Greed drove Rajaratnam's network: prosecutor
A U.S. prosecutor told a jury that greed drove hedge fund manager Raj Rajaratnam to establish a corrupt network of people to trade on inside information and make millions in illegal profits, as the trial got under way in the biggest Wall Street insider trading case in a generation.
Rajaratnam, sitting impassively as prosecutor Jonathan Streeter spoke, went on trial in New York on Wednesday in a high-stakes clash with the government. The U.S. Justice Department has made insider trading probes into the secretive hedge fund industry a priority, and the Rajaratnam prosecution is its signature case.
Greed and corruption. This is a case about that man right there, Raj Rajaratnam, using stolen business information to make tens of millions of dollars, Streeter, an assistant U.S. attorney, told the jury, gesturing toward Rajaratnam.
The Sri Lankan-born Rajaratnam, 53, sat with his seven lawyers. His chief defense lawyer, John Dowd, was to get his turn to address the jury later on Wednesday.
In the wood-paneled courtroom, the prosecutor stood at a podium in front of the jury, with dozens of white and brown cardboard document boxes and files piled in one corner, under the defense table and next to the prosecutors.
Streeter said Rajaratnam, founder of the Galleon Group hedge funds, obtained an illegal advantage over ordinary investors.

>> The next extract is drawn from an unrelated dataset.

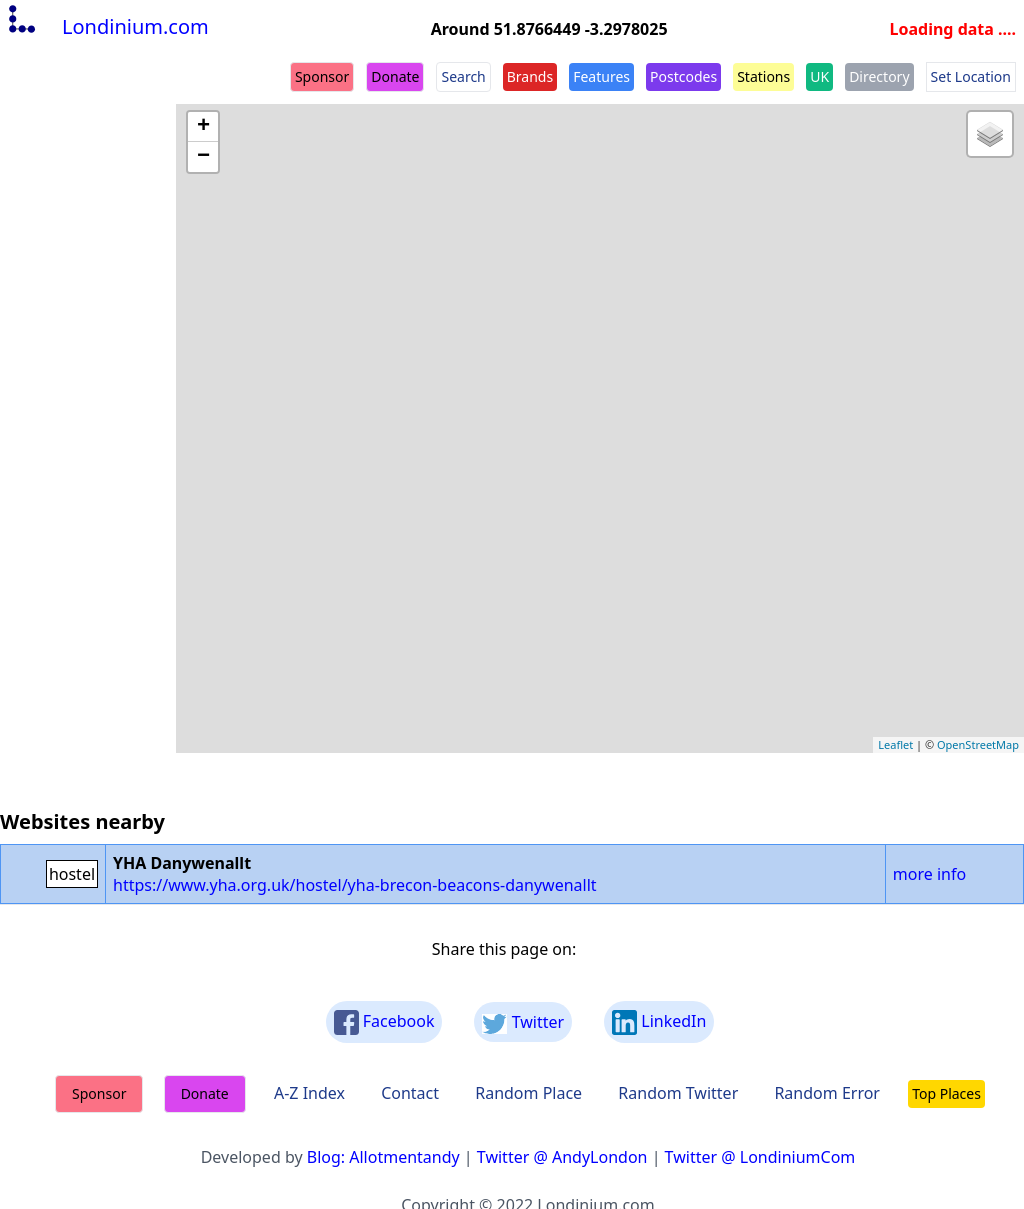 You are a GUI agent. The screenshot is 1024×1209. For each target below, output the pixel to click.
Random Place (528, 1093)
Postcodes (683, 76)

He exploited a corrupt network of people to obtain information about company secrets such as earnings and mergers, the prosecutor said.
SECRETS AND WIRETAPS
The 12 jurors, including a nurse, a graphic artist and a city transportation department employee, were chosen from a pool of about 150 people.
In a trial expected to last two months, the five men and seven women will hear about corporate secrets, wiretaps and cooperating witnesses who are expected to testify about illicit stock tips allegedly fed to the Galleon Group founder.

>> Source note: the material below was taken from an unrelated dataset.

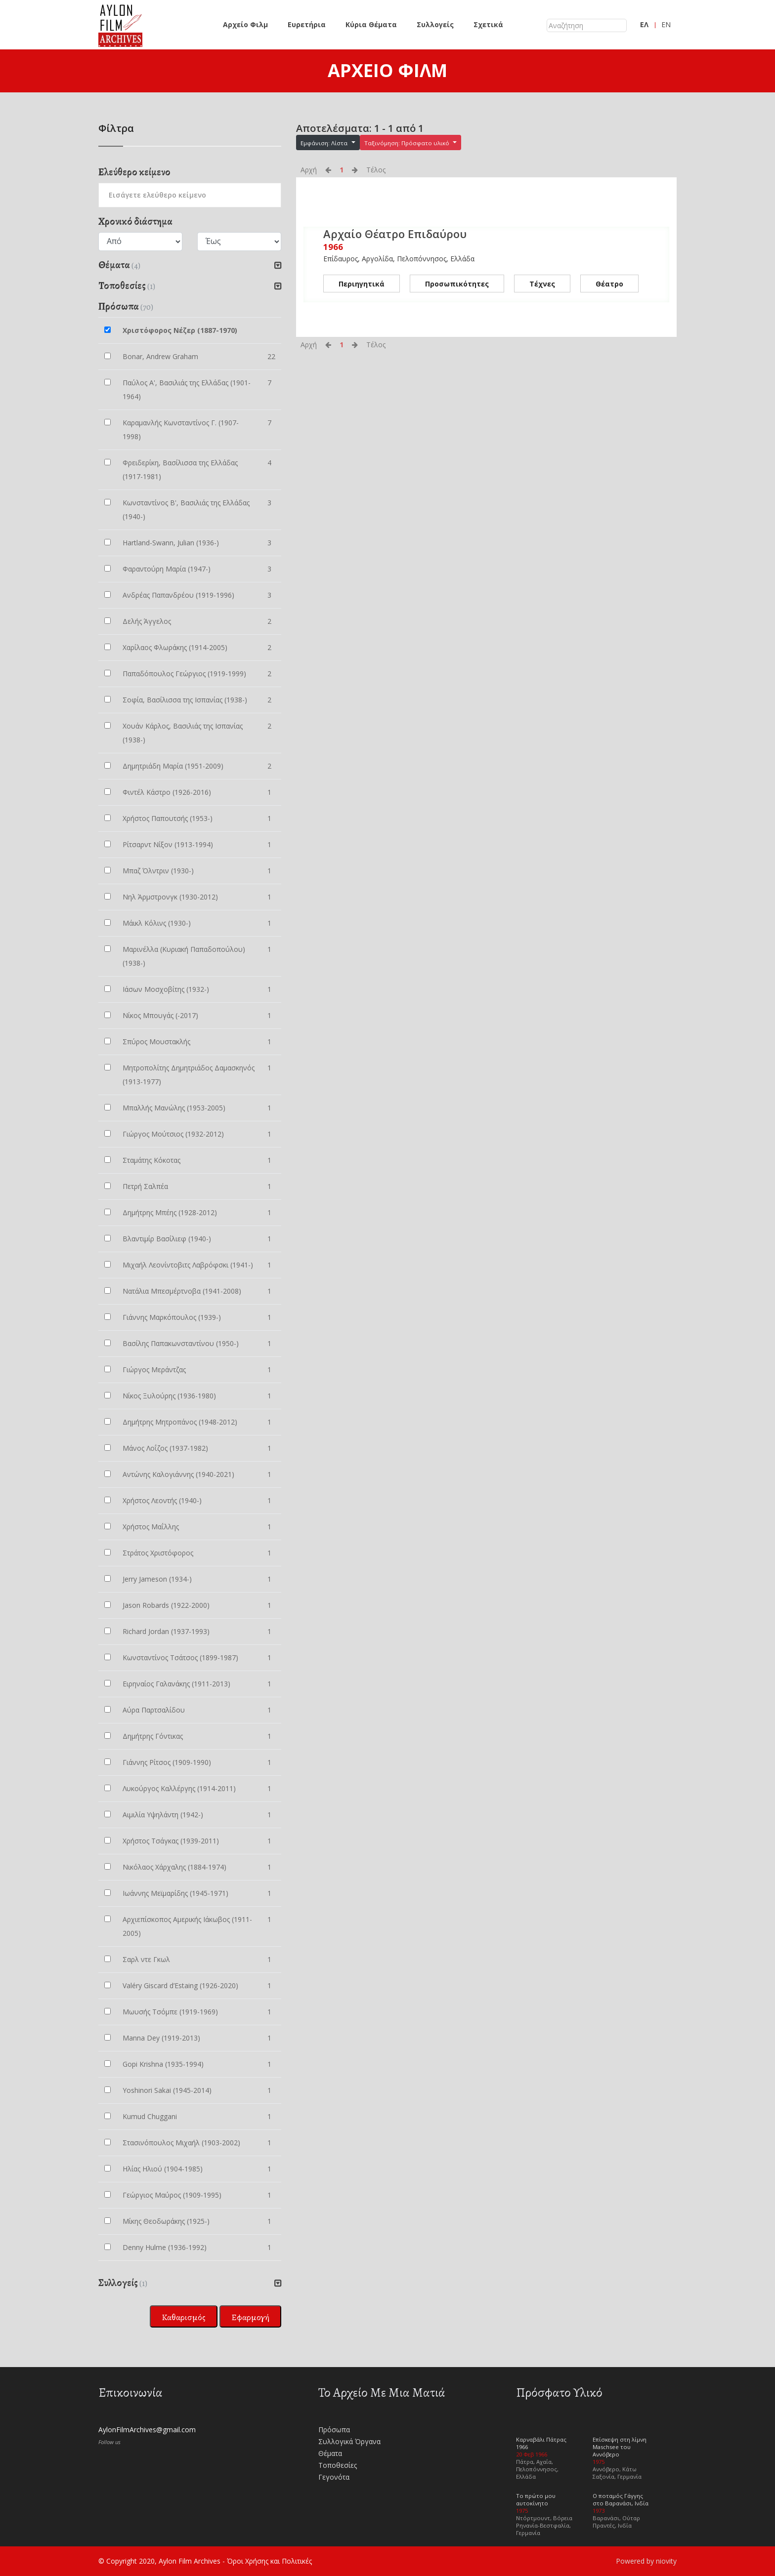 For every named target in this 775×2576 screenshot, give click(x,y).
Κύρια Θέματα (371, 24)
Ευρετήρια (307, 24)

The government accuses Rajaratnam of reaping $45 million in illegal profit between 2003 and March 2009.
Rajaratnam's defense team will provide some insight into its trial strategy in the face of hundreds of secretly recorded phone calls and several friends who could testify for the prosecution. His lawyers contend that the government has significantly broadened its definition of insider trading.
Not since the mid-1980s has a Wall Street insider trading case grabbed such wide public attention. Then, speculator Ivan Boesky, Drexel Burnham Lambert and its junk bond chief, Michael Milken, were prosecution targets.

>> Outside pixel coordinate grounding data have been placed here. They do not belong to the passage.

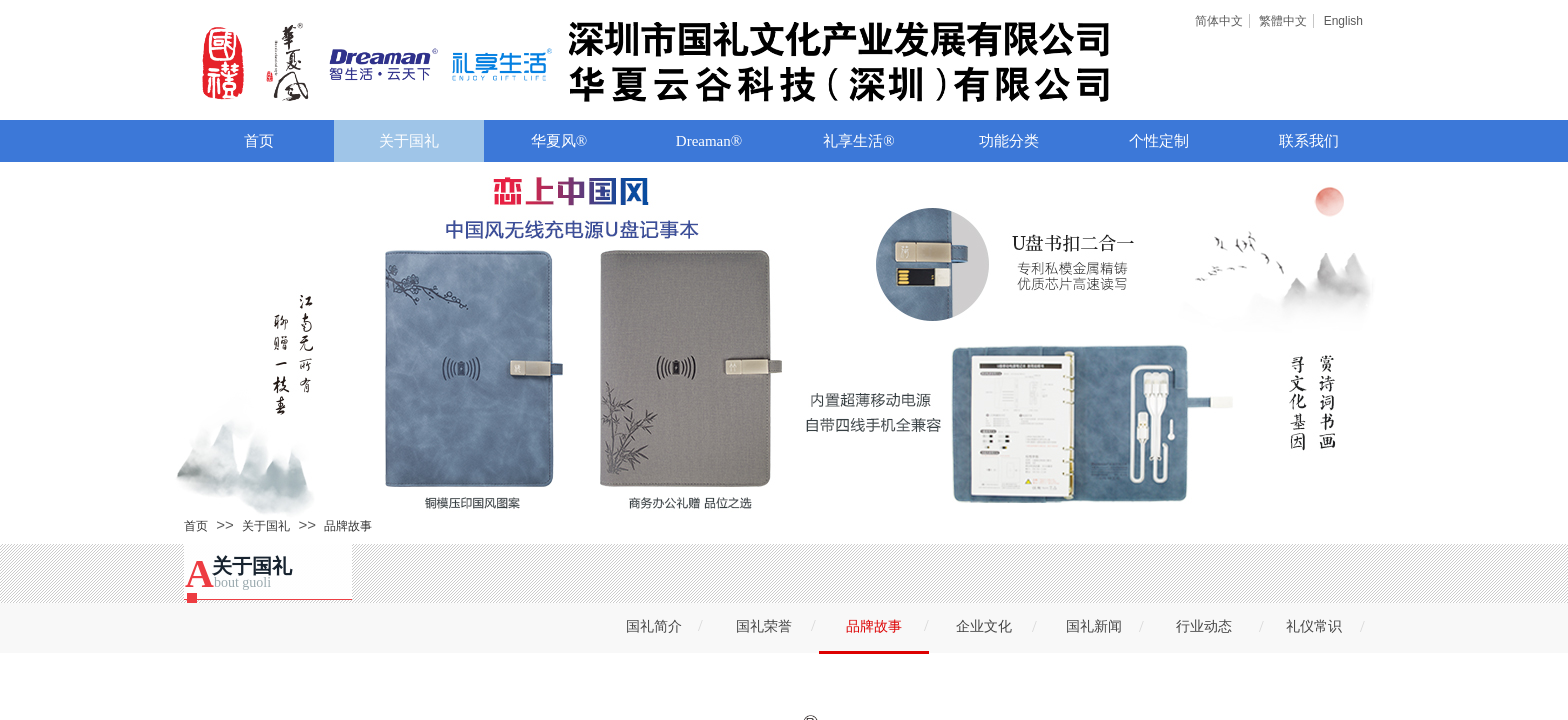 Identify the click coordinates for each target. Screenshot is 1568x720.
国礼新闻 (1094, 626)
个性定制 (1159, 141)
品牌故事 (348, 526)
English (1343, 21)
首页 (259, 141)
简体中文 (1219, 21)
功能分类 (1009, 141)
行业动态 (1204, 626)
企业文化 (984, 626)
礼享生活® (858, 141)
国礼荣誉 (764, 626)
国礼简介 (654, 626)
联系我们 (1309, 141)
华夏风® (559, 141)
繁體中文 (1283, 21)
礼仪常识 (1314, 626)
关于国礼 (409, 141)
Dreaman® (709, 141)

Jury selection, which began on Tuesday, went relatively quickly for such a high-profile case.
At one point during U.S. District Judge Richard Holwell's questioning of prospective jurors, a 47-year-old woman said she only watches comedies on TV and Holwell responded, I agree.
One prospective juror said he did not read newspapers because he found them to be depressing.
Everyone in the courtroom laughed when another recounted watching Two and A Half Men, the TV show that fired actor Charlie Sheen after his rants about the show's creator.
Asked what she liked to do in her free time, one said jury duty bringing laughter. She is on the panel.
But the case is no laughing matter for Rajaratnam, who could go to prison for 20 years if convicted of the most serious charge of securities fraud.
Since arresting Rajaratnam in October 2009 and announcing criminal charges against 26 former traders, executives and lawyers, authorities have pressed on with what they call the biggest ever hedge fund insider trading probe.
Nineteen people have pleaded guilty in the Galleon case. It stands apart from past insider trading investigations because of the government's wide-scale use of phone taps. Jurors will hear up to 173 audio recordings during the trial.
The case is USA v Raj Rajaratnam, U.S. District Court for the Southern District of New York, No. 09-01184.